C’est un
premier pas. Il en faudra bien d’autres. À l’unanimité, l’Assemblée nationale
vient de reconnaître la responsabilité de l’État dans le scandale du
chlordécone aux Antilles.
Ou plus exactement, « la part » de responsabilité de l’État là
où, en vérité, il en porte l’entièreté. Utilisé dans les bananeraies de
Guadeloupe et de Martinique de 1972 à – officiellement – 1993, ce pesticide
interdit partout ailleurs, y compris dans l’Hexagone, a contaminé 90 % de
la population, détruit pour des siècles une partie des écosystèmes régionaux,
pollué nappes phréatiques et cours d’eau.
Sourdes aux
alertes de l’Organisation mondiale de la santé, les autorités françaises ont
alors délibérément laissé faire. Cancers de la prostate, grossesses à risques,
accouchements prématurés, en Guadeloupe et en
Martinique, la population paye encore
l’immense facture d’un scandale d’État, désastre sanitaire mâtiné d’un
colonialisme puant.
Le vote du
Parlement est une reconnaissance de la longue lutte des victimes.

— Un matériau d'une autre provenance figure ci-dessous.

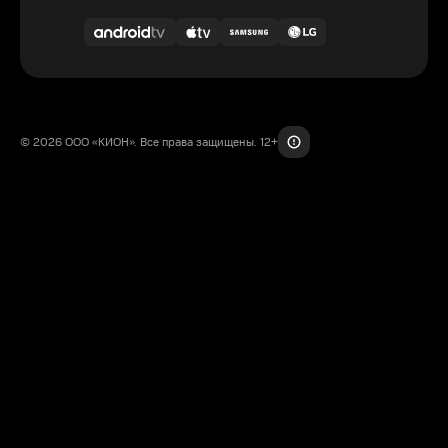
© 2026 ООО «КИОН». Все права защищены. 12+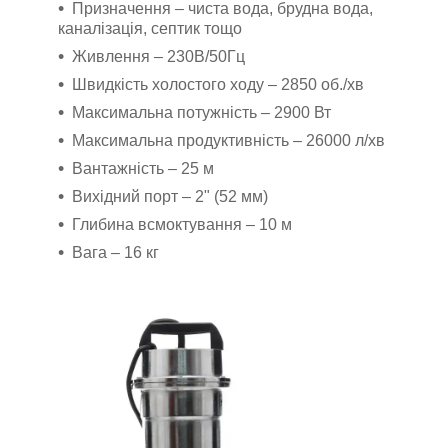
Призначення – чиста вода, брудна вода,
каналізація, септик тощо
Живлення – 230В/50Гц
Швидкість холостого ходу – 2850 об./хв
Максимальна потужність – 2900 Вт
Максимальна продуктивність – 26000 л/хв
Вантажність – 25 м
Вихідний порт – 2" (52 мм)
Глибина всмоктування – 10 м
Вага – 16 кг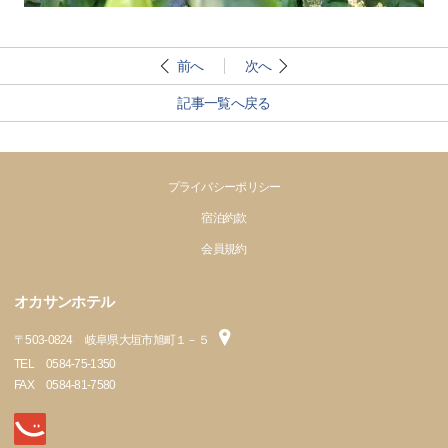
前へ
次へ
記事一覧へ戻る
プライバシーポリシー
宿泊約款
会員規約
オカサンホテル
〒
503-0824
岐阜県大垣市旭町１－５
TEL
0584-75-1350
FAX
0584-81-7580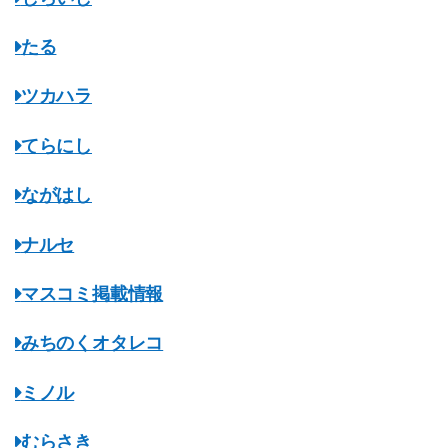
たる
ツカハラ
てらにし
ながはし
ナルセ
マスコミ掲載情報
みちのくオタレコ
ミノル
むらさき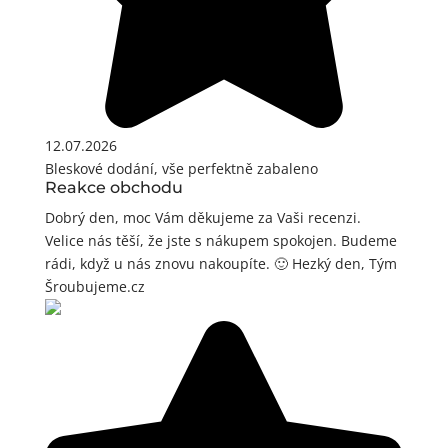
12.07.2026
Bleskové dodání, vše perfektně zabaleno
Reakce obchodu
Dobrý den, moc Vám děkujeme za Vaši recenzi.
Velice nás těší, že jste s nákupem spokojen. Budeme
rádi, když u nás znovu nakoupíte. 🙂 Hezký den, Tým
Šroubujeme.cz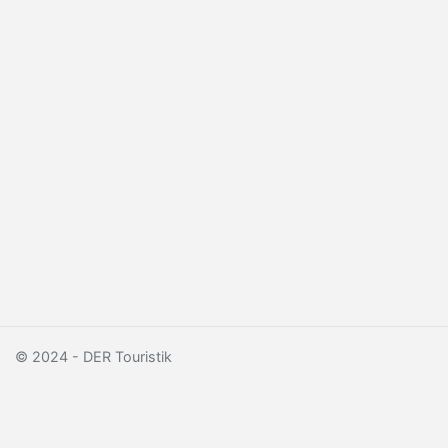
© 2024 - DER Touristik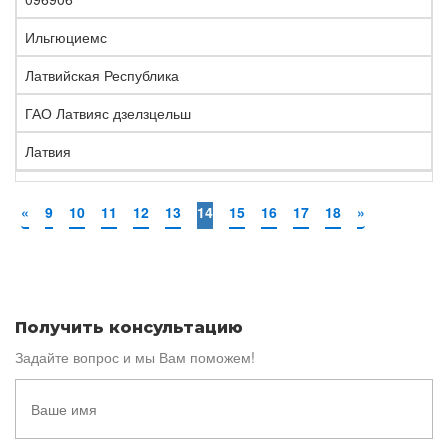
Ильгюциемс
Латвийская Республика
ГАО Латвияс дзелзцельш
Латвия
«
9
10
11
12
13
14
15
16
17
18
»
Получить консультацию
Задайте вопрос и мы Вам поможем!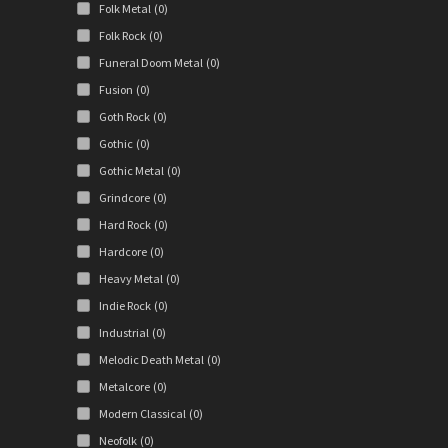
Folk Metal
(0)
Folk Rock
(0)
Funeral Doom Metal
(0)
Fusion
(0)
Goth Rock
(0)
Gothic
(0)
Gothic Metal
(0)
Grindcore
(0)
Hard Rock
(0)
Hardcore
(0)
Heavy Metal
(0)
Indie Rock
(0)
Industrial
(0)
Melodic Death Metal
(0)
Metalcore
(0)
Modern Classical
(0)
Neofolk
(0)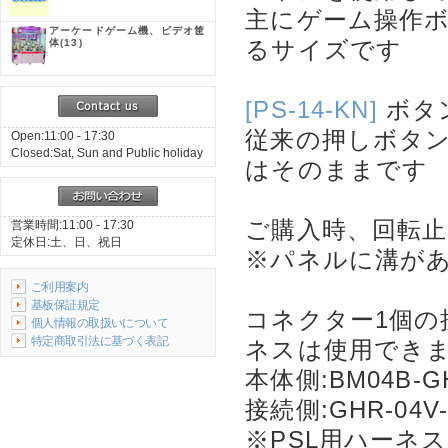
主にゲーム操作ボ
アーケードゲーム機、ビデオ筐
るサイズです
体
(13)
[PS-14-KN]
ボタ
従来の押しボタ
Open:11:00 - 17:30
Closed:Sat, Sun and Public holiday
はそのままです
ご購入時、回転止
営業時間:11:00 - 17:30
定休日:土、日、祝日
※パネルに溝が
ご利用案内
基板保証規定
コネクター1個の
個人情報の取扱いについて
特定商取引法に基づく表記
ネスは使用できま
本体側:BM04B-GH
接続側:GHR-04V-
※PSL用ハーネ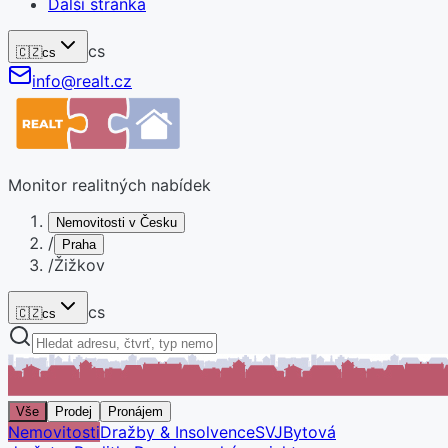
Další stránka
cs
🇨🇿
cs
info@realt.cz
Monitor realitných nabídek
Nemovitosti v Česku
/
Praha
/
Žižkov
cs
🇨🇿
cs
Vše
Prodej
Pronájem
Nemovitosti
Dražby & Insolvence
SVJ
Bytová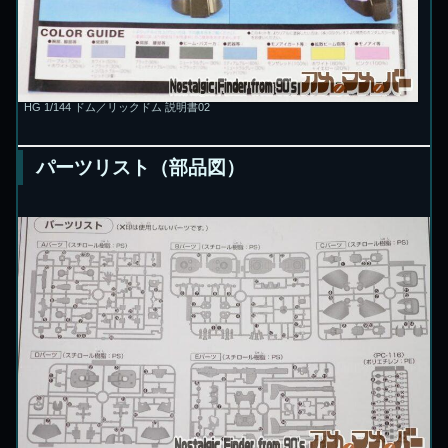
HG 1/144 ドム／リックドム 説明書02
パーツリスト（部品図）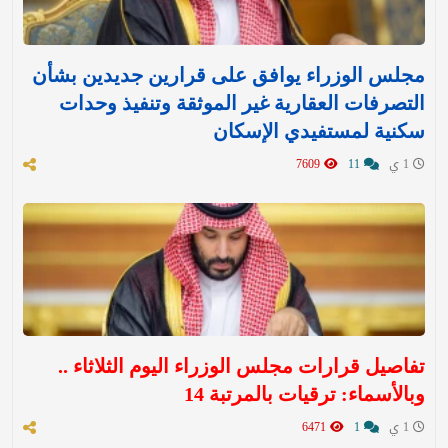
مجلس الوزراء يوافق على قرارين جديدين بشأن
التصرفات العقارية غير الموثقة وتنفيذ وحدات
سكنية لمستفيدي الإسكان
1 ي
11
7609
تفاصيل قرارات مجلس الوزراء اليوم الثلاثاء ..
وبالأسماء: ترقيات بالمرتبة 14
1 ي
1
6471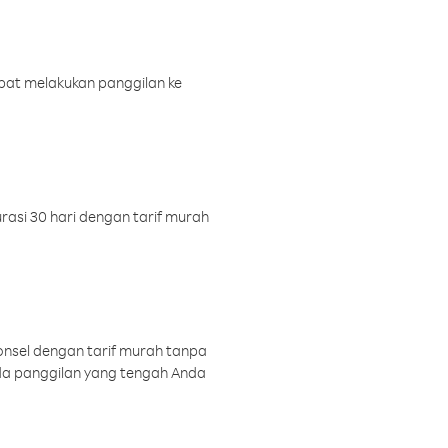
pat melakukan panggilan ke
rasi 30 hari dengan tarif murah
onsel dengan tarif murah tanpa
a panggilan yang tengah Anda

Indéniablement. Mais nul ne saurait se satisfaire d’un simple symbole. Celles
et ceux qui souffrent des conséquences d’une exposition au chlordécone, celles
et ceux qui vivent dans l’angoisse quotidienne d’un diagnostic funeste méritent
bien davantage. Si le texte adopté prévoit bel et bien que l’État s’attelle enfin
à la dépollution des terres et des eaux contaminées, l’indemnisation des
victimes, elle, reste mentionnée au titre d’« objectif ». Là s’ouvre
un nouveau front. Celui de la justice et donc de la réparation.
Polluants
éternels, cadmium, néonicotinoïdes… Les impacts environnementaux et sanitaires
de l’usage massif de molécules dangereuses ne sont pas que de
l’histoire ancienne. Ils
alourdissent d’autant la note de l’incurie de l’État. Chaque recul, chaque
dérogation à l’utilisation de ces produits toxiques est un pas de plus dans la
pire des directions. La mobilisation citoyenne s’intensifie à mesure que les
affaires se multiplient. Elle doit trouver un écho politique. Il y va de la
sécurité sanitaire. Du droit élémentaire à vivre en bonne santé.